El poder evocador de Fahrenheit 451 continúa vigente más de medio siglo después de que Ray Bradbury la publicara por primera vez. Al igual que sucede con casi todas las distopías de su generación, hemos llegado a un futuro suficientemente lejano como para poder confrontar sus proyecciones con nuestra realidad, y el hecho de que se pueda seguir leyendo a pesar de ello significa que su mensaje tiene la potencia suficiente como para seguir emocionándonos. Y, por qué no decirlo, que su moraleja todavía es útil para las generaciones actuales.
Después de dos guerras recientes, el régimen totalitario que se muestra en Fahrenheit 451 mantiene la conciencia de su población anestesiada gracias a los entretenimientos de masas (televisión y deporte). Leer está prohibido y todas las obras que se encuentran son reducidas a cenizas, porque leer hace que las personas piensen y lleva a la infelicidad. La quema de libros, por tanto, es una actividad habitual que llevan a cabo los bomberos como Guy Montag, el protagonista. Un buen trabajo, socialmente apreciado y bien pagado, que le permite a él y a su mujer (Mildred) disponer de la mayoría de los aparatos tecnológicos de última generación con los que se mantienen conectados con sus amigos y familiares. Aunque eso no parece hacer demasiado feliz a Mildred, enfermiza, adicta a las pastillas, ni tampoco a Montag. Y en las dudas e incertidumbres del bombero respecto a la verdad detrás de la quema de libros y su juego de ocultación/persecución con el sistema encontramos, precisamente, el nudo de la novela.
Más allá del desarrollo narrativo, como digo, son el mensaje y su peculiar manera de expresarlo lo que mantiene la validez de Fahrenheit 451. El pensamiento crítico y el desarrollo de la imaginación son más necesarios que nunca para evitar el aborregamiento y el control por parte de los más poderosos. Además, las últimas generaciones que se criaron con los libros como reserva de cultura por encima de cualquier otra siguen considerando la quema de libros el mayor atentado posible al conocimiento, aunque haya que reconocer que muchos de los libros que se publican hoy en día podrían ser arrojados a una hoguera sin remordimientos.
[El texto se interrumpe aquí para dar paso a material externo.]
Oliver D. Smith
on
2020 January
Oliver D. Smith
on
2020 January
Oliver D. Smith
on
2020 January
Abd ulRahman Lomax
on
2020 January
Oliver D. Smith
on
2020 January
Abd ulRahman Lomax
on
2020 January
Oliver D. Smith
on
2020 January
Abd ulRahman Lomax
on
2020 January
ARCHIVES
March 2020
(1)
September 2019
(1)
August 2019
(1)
La versión gráfica de Fahrenheit 451, bendecida por el propio Bradbury, viene de la mano de Tim Hamilton y está publicada en español por Debolsillo, después de un primer intento por parte de 451 Editores (ya desaparecida). A priori, el trazo de Hamilton le viene bien al texto de Bradbury: colores apagados, ferruginosos, que hablan de atmósferas cargadas y secretos a punto de arder. Consigue reflejar de manera fantástica, por un lado, el poder aniquilador del fuego, el terror de lo quemado, y, por otro, la angustia de Montag, al que retrata con profusión de primeros planos en contrapicado casi siempre plagados de sombras. Un personaje atribulado, atrapado entre dos visiones enfrentadas del mundo, que no quiere convertirse en héroe sino simplemente comprender lo que está pasando a su alrededor. Sin embargo, la falta de luminosidad que tan bien le viene a Montag influye en que el resto de personajes no destaquen en absoluto, quizá con la única excepción de Clarisse, la vecina ingeniosa y libérrima que le hace plantearse la vida más allá de las consignas. Aparte, la versión gráfica tira demasiado de elipsis e intuyo que eso puede dificultar la comprensión de la trama a cualquiera, si es que hay alguien, que se acerque a ella sin un conocimiento previo.
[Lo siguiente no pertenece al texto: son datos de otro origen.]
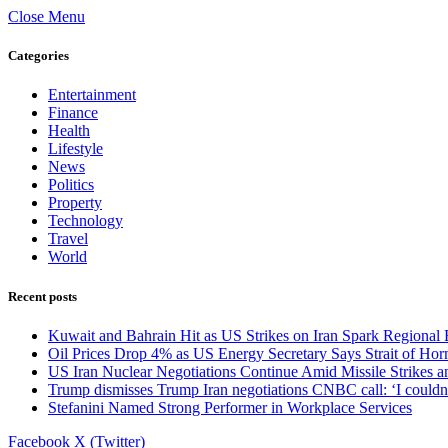
Close Menu
Categories
Entertainment
Finance
Health
Lifestyle
News
Politics
Property
Technology
Travel
World
Recent posts
Kuwait and Bahrain Hit as US Strikes on Iran Spark Regional 
Oil Prices Drop 4% as US Energy Secretary Says Strait of Horm
US Iran Nuclear Negotiations Continue Amid Missile Strikes a
Trump dismisses Trump Iran negotiations CNBC call: ‘I couldn’
Stefanini Named Strong Performer in Workplace Services
Facebook
X (Twitter)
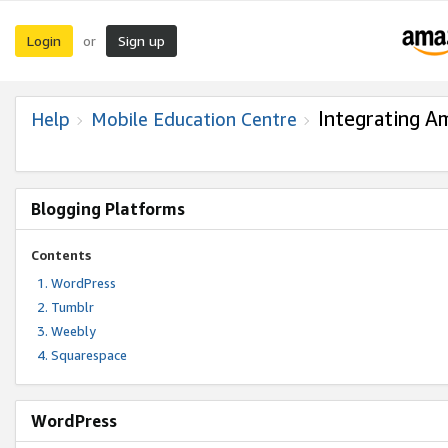
Login
Sign up
or
Integrating A
Help
Mobile Education Centre
Blogging Platforms
Contents
WordPress
Tumblr
Weebly
Squarespace
WordPress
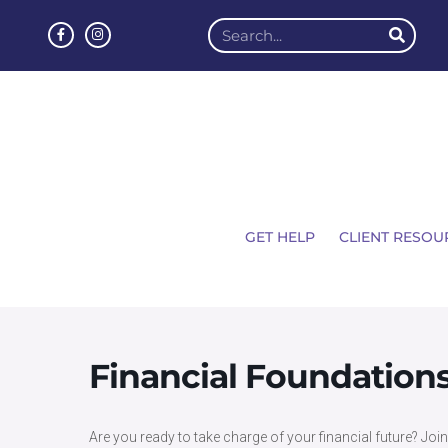
GET HELP
CLIENT RESOU
Financial Foundation
Are you ready to take charge of your financial future? Joi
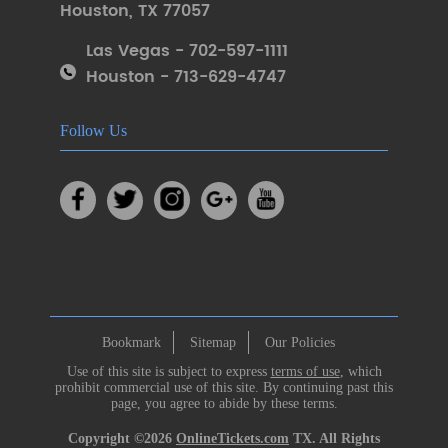
Houston
,
TX 77057
Las Vegas - 702-597-1111
Houston - 713-629-4747
Follow Us
Bookmark
Sitemap
Our Policies
Use of this site is subject to express
terms of use
, which
prohibit commercial use of this site. By continuing past this
page, you agree to abide by these terms.
Copyright ©2026
OnlineTickets.com
TX. All Rights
En cualquier caso se agradece muchísimo la nota introductoria y explicativa del propio Ray Bradbury, hecha ad hoc para la publicación original de este volumen. Y por supuesto la interpretación de Hamilton es mucho mejor, más fiel y conseguida que el intragable largometraje que HBO perpetró hace unos meses.
Así que, en definitiva, este 451 gráfico resulta correcto, sirve para acercar la obra a otros públicos y, nunca mejor dicho, para que la llama de los libros continúe flameando.
Suficiente, al menos para mí, en los tiempos que corren.